Les complications sont rares, mais existent

Statistique intéressante : les deux tiers des enfants de moins de 12 ans hospitalisés étaient en bonne santé. La principale raison menant à un séjour à l'hôpital? Une infection de la peau.

Dans certains cas, il s'agit d'infection à streptocoque du groupe A, communément appelée bactérie mangeuse de chair. Ces complications sont toutefois rares, selon l'INSP (moins de 3 %).

« Mais ce qui ne paraît pas dans les statistiques, ce sont les enfants qui ont connu des complications sans être hospitalisés », souligne dr. Baron.

Selon la spécialiste, trois choses sont à surveiller, advenant une varicelle. La première, une infection de la peau qui se traduit par des rougeurs ou de la douleur à l'endroit gratté. Au début, la fièvre est rare, mais elle accompagne toujours des complications.

« On ne peut jamais savoir chez quel enfant les choses vont se compliquer, les statistiques le prouvent, affirme Geneviève Baron. Parfois, cela mène à une pneumonie ou encore à une encéphalite, une infection du cerveau. »

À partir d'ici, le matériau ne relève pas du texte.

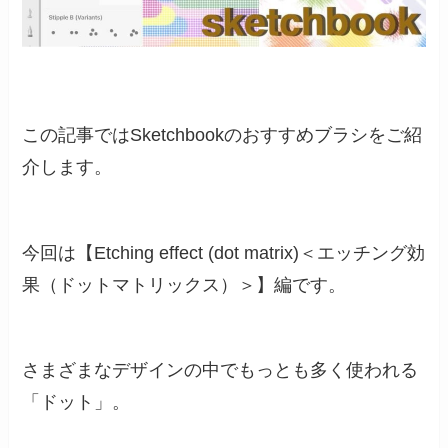
この記事ではSketchbookのおすすめブラシをご紹
介します。
今回は【Etching effect (dot matrix)＜エッチング効
果（ドットマトリックス）＞】編です。
さまざまなデザインの中でもっとも多く使われる
「ドット」。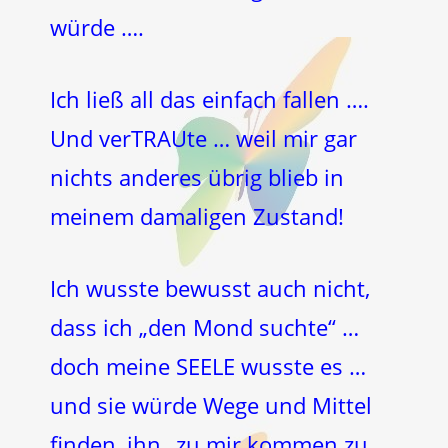
würde ….
Ich ließ all das einfach fallen ….
Und verTRAUte … weil mir gar
nichts anderes übrig blieb in
meinem damaligen Zustand!
Ich wusste bewusst auch nicht,
dass ich „den Mond suchte“ …
doch meine SEELE wusste es …
und sie würde Wege und Mittel
finden, ihn „zu mir kommen zu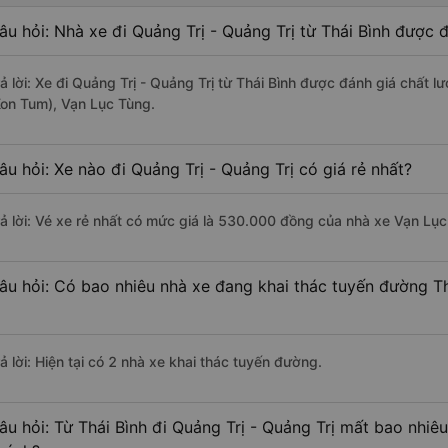
âu hỏi: Nhà xe đi Quảng Trị - Quảng Trị từ Thái Bình được đ
rả lời: Xe đi Quảng Trị - Quảng Trị từ Thái Bình được đánh giá chất 
Kon Tum), Vạn Lục Tùng.
âu hỏi: Xe nào đi Quảng Trị - Quảng Trị có giá rẻ nhất?
rả lời: Vé xe rẻ nhất có mức giá là 530.000 đồng của nhà xe Vạn Lục
âu hỏi: Có bao nhiêu nhà xe đang khai thác tuyến đường Thá
ả lời: Hiện tại có 2 nhà xe khai thác tuyến đường.
âu hỏi: Từ Thái Bình đi Quảng Trị - Quảng Trị mất bao nhiêu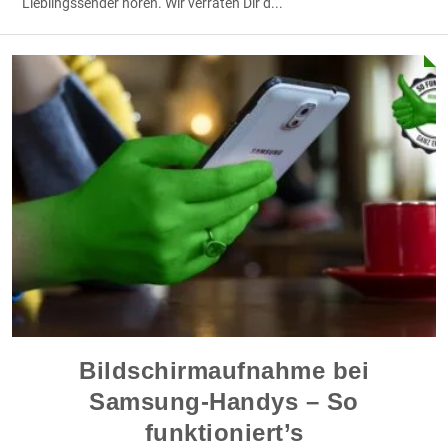
Lieblingssender hören. Wir verraten Dir d
...
Bildschirmaufnahme bei
Samsung-Handys – So
funktioniert’s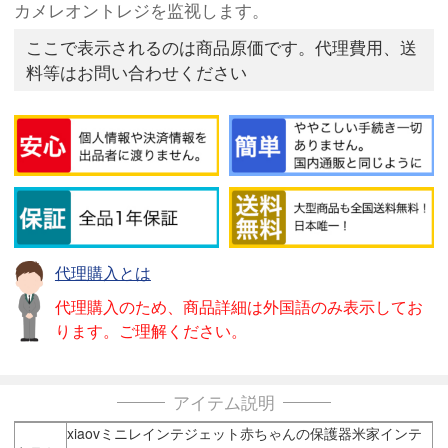
カメレオントレジを监视します。
ここで表示されるのは商品原価です。代理費用、送
料等はお問い合わせください
代理購入とは
代理購入のため、商品詳細は外国語のみ表示してお
ります。ご理解ください。
アイテム説明
xiaovミニレインテジェット赤ちゃんの保護器米家インテ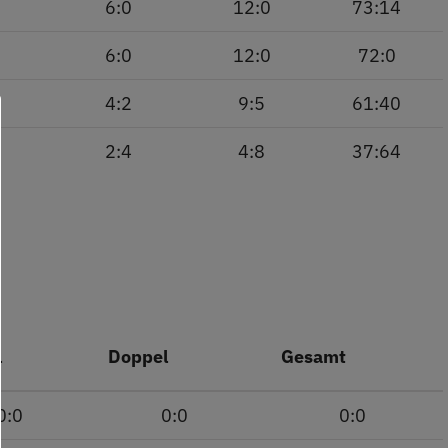
6:0
12:0
73:14
6:0
12:0
72:0
4:2
9:5
61:40
2:4
4:8
37:64
l
Doppel
Gesamt
0:0
0:0
0:0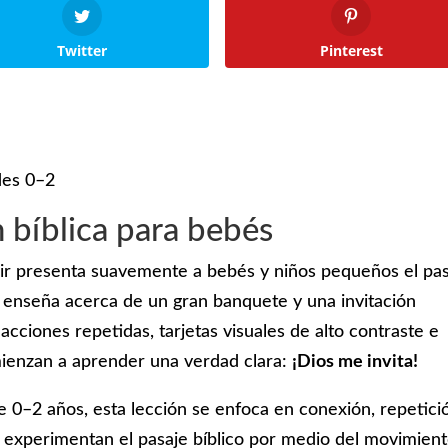
Twitter
Pinterest
des 0–2
n bíblica para bebés
imir presenta suavemente a bebés y niños pequeños el pa
 enseña acerca de un gran banquete y una invitación
acciones repetidas, tarjetas visuales de alto contraste e
mienzan a aprender una verdad clara:
¡Dios me invita!
0–2 años, esta lección se enfoca en conexión, repetici
 experimentan el pasaje bíblico por medio del movimient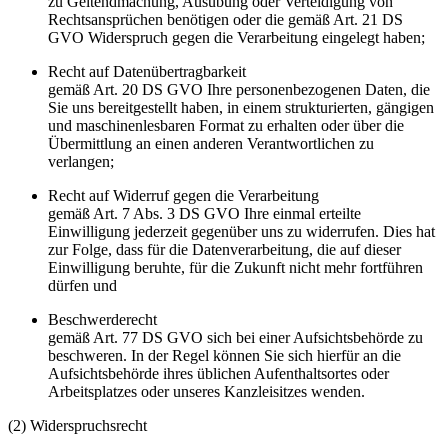
zu Geltendmachung, Ausübung oder Verteidigung von
Rechtsansprüchen benötigen oder die gemäß Art. 21 DS
GVO Widerspruch gegen die Verarbeitung eingelegt haben;
Recht auf Datenübertragbarkeit
gemäß Art. 20 DS GVO Ihre personenbezogenen Daten, die
Sie uns bereitgestellt haben, in einem strukturierten, gängigen
und maschinenlesbaren Format zu erhalten oder über die
Übermittlung an einen anderen Verantwortlichen zu
verlangen;
Recht auf Widerruf gegen die Verarbeitung
gemäß Art. 7 Abs. 3 DS GVO Ihre einmal erteilte
Einwilligung jederzeit gegenüber uns zu widerrufen. Dies hat
zur Folge, dass für die Datenverarbeitung, die auf dieser
Einwilligung beruhte, für die Zukunft nicht mehr fortführen
dürfen und
Beschwerderecht
gemäß Art. 77 DS GVO sich bei einer Aufsichtsbehörde zu
beschweren. In der Regel können Sie sich hierfür an die
Aufsichtsbehörde ihres üblichen Aufenthaltsortes oder
Arbeitsplatzes oder unseres Kanzleisitzes wenden.
(2) Widerspruchsrecht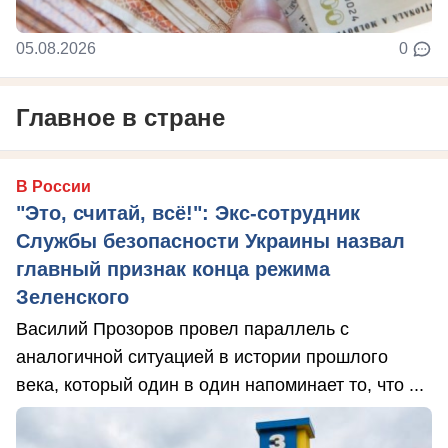
05.08.2026
0
Главное в стране
В России
"Это, считай, всё!": Экс-сотрудник
Службы безопасности Украины назвал
главный признак конца режима
Зеленского
Василий Прозоров провел параллель с
аналогичной ситуацией в истории прошлого
века, который один в один напоминает то, что ...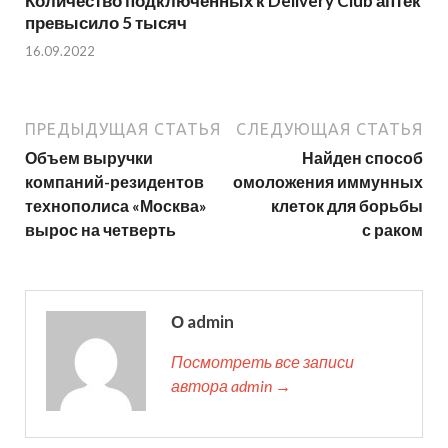
Количество подключенных к Delivery Club аптек
превысило 5 тысяч
16.09.2022
ПРЕДЫДУЩАЯ СТАТЬЯ
СЛЕДУЮЩАЯ СТАТЬЯ
Объем выручки
Найден способ
компаний-резидентов
омоложения иммунных
технополиса «Москва»
клеток для борьбы
вырос на четверть
с раком
О admin
Посмотреть все записи
автора admin →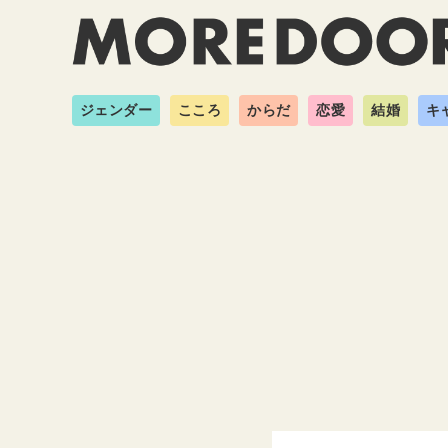
ジェンダー
こころ
からだ
恋愛
結婚
キ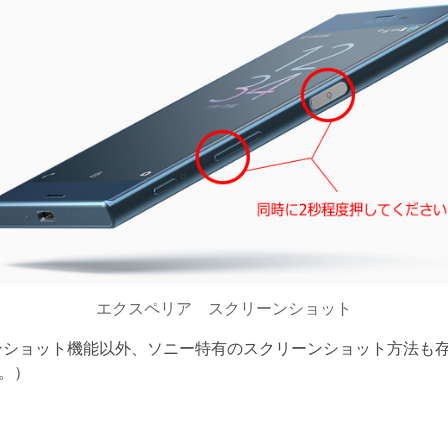
エクスペリア スクリーンショット
リーンショット機能以外、ソニー特有のスクリーンショット方法も存在
。）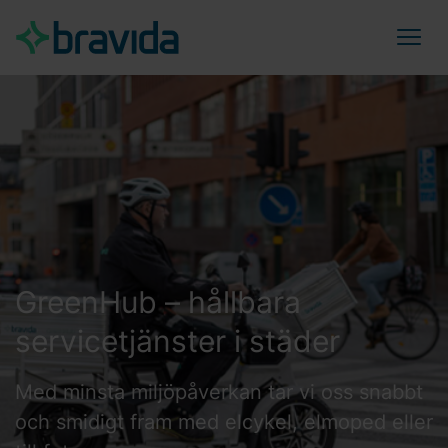
GreenHub – hållbara
servicetjänster i städer
Med minsta miljöpåverkan tar vi oss snabbt
och smidigt fram med elcykel, elmoped eller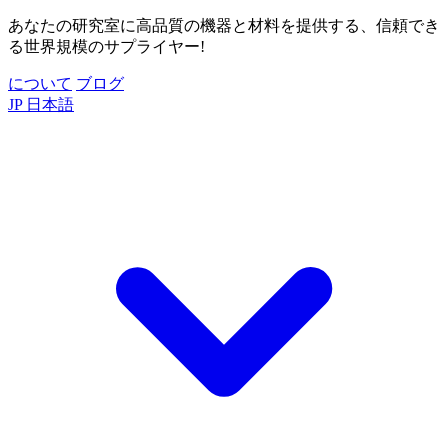
あなたの研究室に高品質の機器と材料を提供する、信頼でき
る世界規模のサプライヤー!
について
ブログ
JP
日本語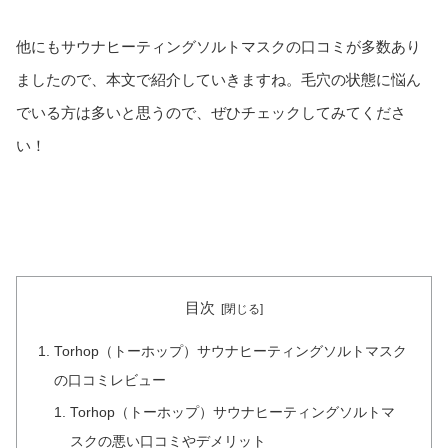
他にもサウナヒーティングソルトマスクの口コミが多数あり
ましたので、本文で紹介していきますね。毛穴の状態に悩ん
でいる方は多いと思うので、ぜひチェックしてみてくださ
い！
目次
Torhop（トーホップ）サウナヒーティングソルトマスク
の口コミレビュー
Torhop（トーホップ）サウナヒーティングソルトマ
スクの悪い口コミやデメリット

Répercussions à long terme

Aussi, entre 10 et 30 % des personnes qui ont eu le « bonheur » de se gratter pendant leur enfance développerait un zona une fois adulte, plus particulièrement lorsque le système immunitaire s'affaiblit.

« Le zona fait partie du virus et il va se loger dans les nerfs. Il tombe alors en dormance, explique la médecin. Il peut être réactivé, typiquement quand le système immunitaire devient plus faible, comme chez les personnes âgées. Sa caractéristique est de causer des douleurs intenses lorsqu'il se développe. »

Le vaccin contre la varicelle n'est pas obligatoire et exige toujours un consentement éclairé de la part des parents. Contrairement à d'autres provinces, le Québec n'a pas voulu rendre obligatoire certains vaccins afin de respecter l'autonomie des gens de décider pour eux-mêmes et leurs enfants.